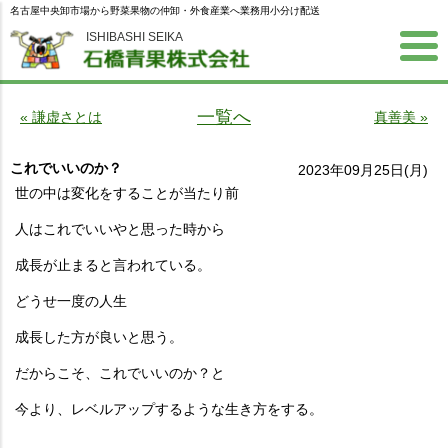
名古屋中央卸市場から野菜果物の仲卸・外食産業へ業務用小分け配送
ISHIBASHI SEIKA
一覧へ
« 謙虚さとは
真善美 »
これでいいのか？
2023年09月25日(月)
世の中は変化をすることが当たり前
人はこれでいいやと思った時から
成長が止まると言われている。
どうせ一度の人生
成長した方が良いと思う。
だからこそ、これでいいのか？と
今より、レベルアップするような生き方をする。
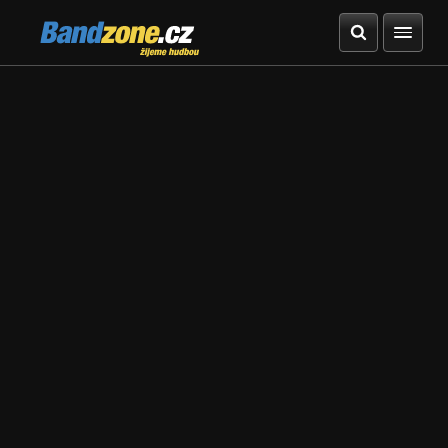
Bandzone.cz
žijeme hudbou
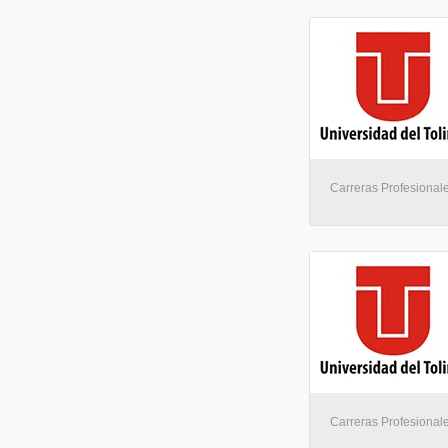
Carreras Profesionale
Carreras Profesionale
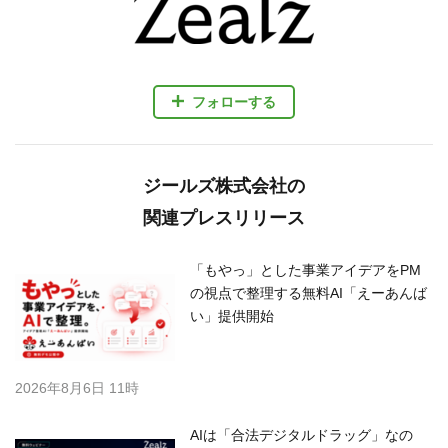
フォローする
ジールズ株式会社の
関連プレスリリース
「もやっ」とした事業アイデアをPM
の視点で整理する無料AI「えーあんば
い」提供開始
2026年8月6日 11時
AIは「合法デジタルドラッグ」なの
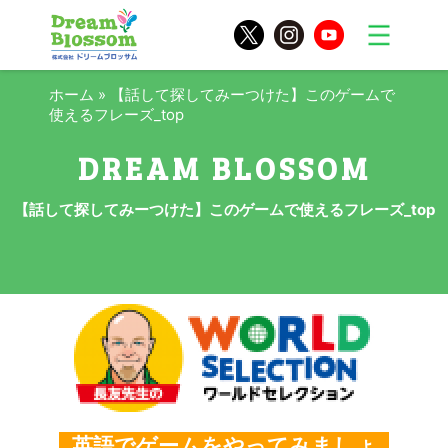
ホーム
»
【話して探してみーつけた】このゲームで
使えるフレーズ_top
【話して探してみーつけた】このゲームで使えるフレーズ_top
英語でゲームをやってみましょ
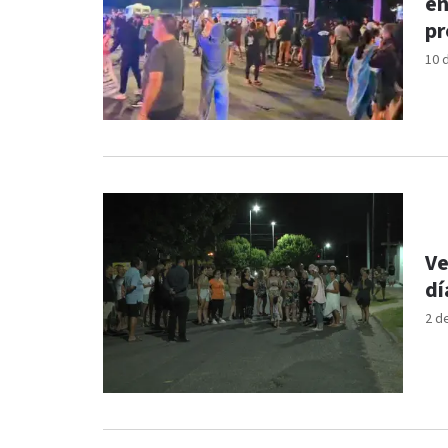
en
pr
10 
Ve
dí
2 d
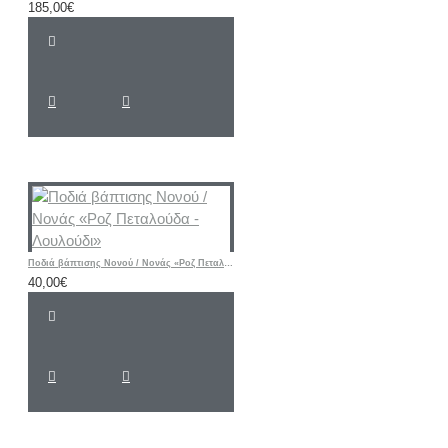
185,00€
Ποδιά βάπτισης Νονού / Νονάς «Ροζ Πεταλούδα - Λουλούδι»
40,00€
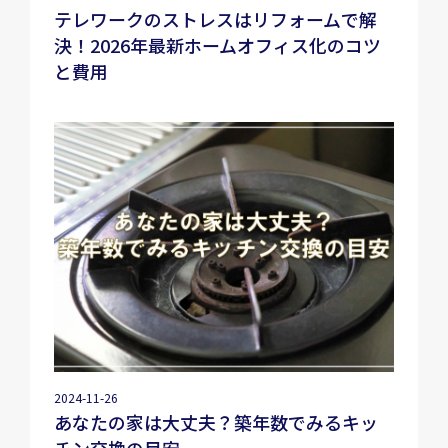
テレワークのストレスはリフォームで解
決！2026年最新ホームオフィス化のコツ
と費用
2024-11-26
あなたの家は大丈夫？築年数でみるキッ
チン交換の目安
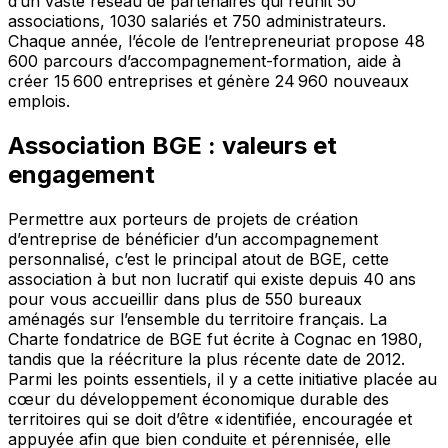
d’un vaste réseau de partenaires qui réunit 50
associations, 1030 salariés et 750 administrateurs.
Chaque année, l’école de l’entrepreneuriat propose 48
600 parcours d’accompagnement-formation, aide à
créer 15 600 entreprises et génère 24 960 nouveaux
emplois.
Association BGE : valeurs et
engagement
Permettre aux porteurs de projets de création
d’entreprise de bénéficier d’un accompagnement
personnalisé, c’est le principal atout de BGE, cette
association à but non lucratif qui existe depuis 40 ans
pour vous accueillir dans plus de 550 bureaux
aménagés sur l’ensemble du territoire français. La
Charte fondatrice de BGE fut écrite à Cognac en 1980,
tandis que la réécriture la plus récente date de 2012.
Parmi les points essentiels, il y a cette initiative placée au
cœur du développement économique durable des
territoires qui se doit d’être « identifiée, encouragée et
appuyée afin que bien conduite et pérennisée, elle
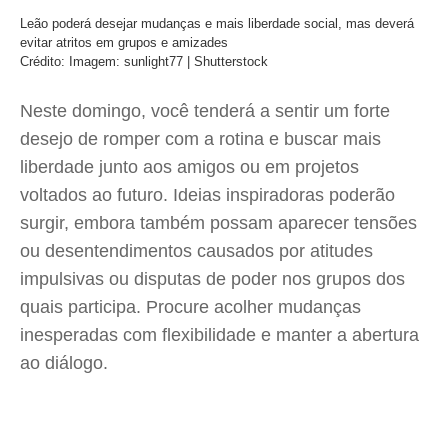
Leão poderá desejar mudanças e mais liberdade social, mas deverá
evitar atritos em grupos e amizades
Crédito: Imagem: sunlight77 | Shutterstock
Neste domingo, você tenderá a sentir um forte
desejo de romper com a rotina e buscar mais
liberdade junto aos amigos ou em projetos
voltados ao futuro. Ideias inspiradoras poderão
surgir, embora também possam aparecer tensões
ou desentendimentos causados por atitudes
impulsivas ou disputas de poder nos grupos dos
quais participa. Procure acolher mudanças
inesperadas com flexibilidade e manter a abertura
ao diálogo.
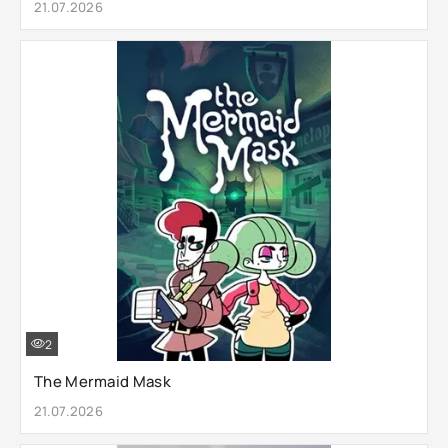
21.07.2026
2
The Mermaid Mask
21.07.2026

++++++++++

▶ _Task objective_
Take the line containing "決！2026年最新ホームオフィス化のコツ" and every line after it through the end of the data, and write them out exactly, with no pictures.

▶ _Answer for this exercise_
決！2026年最新ホームオフィス化のコツ
と費用
2024-11-26
あなたの家は大丈夫？築年数でみるキッ
チン交換の目安
d’un vaste réseau de partenaires qui réunit 50
associations, 1030 salariés et 750 administrateurs.
Chaque année, l’école de l’entrepreneuriat propose 48
600 parcours d’accompagnement-formation, aide à
créer 15 600 entreprises et génère 24 960 nouveaux
emplois.
Association BGE : valeurs et
engagement
Permettre aux porteurs de projets de création
d’entreprise de bénéficier d’un accompagnement
personnalisé, c’est le principal atout de BGE, cette
association à but non lucratif qui existe depuis 40 ans
pour vous accueillir dans plus de 550 bureaux
aménagés sur l’ensemble du territoire français. La
Charte fondatrice de BGE fut écrite à Cognac en 1980,
tandis que la réécriture la plus récente date de 2012.
Parmi les points essentiels, il y a cette initiative placée au
cœur du développement économique durable des
territoires qui se doit d’être « identifiée, encouragée et
appuyée afin que bien conduite et pérennisée, elle
Leão poderá desejar mudanças e mais liberdade social, mas deverá
evitar atritos em grupos e amizades
Crédito: Imagem: sunlight77 | Shutterstock
Neste domingo, você tenderá a sentir um forte
desejo de romper com a rotina e buscar mais
liberdade junto aos amigos ou em projetos
voltados ao futuro. Ideias inspiradoras poderão
surgir, embora também possam aparecer tensões
ou desentendimentos causados por atitudes
impulsivas ou disputas de poder nos grupos dos
quais participa. Procure acolher mudanças
inesperadas com flexibilidade e manter a abertura
ao diálogo.
21.07.2026
2
The Mermaid Mask
21.07.2026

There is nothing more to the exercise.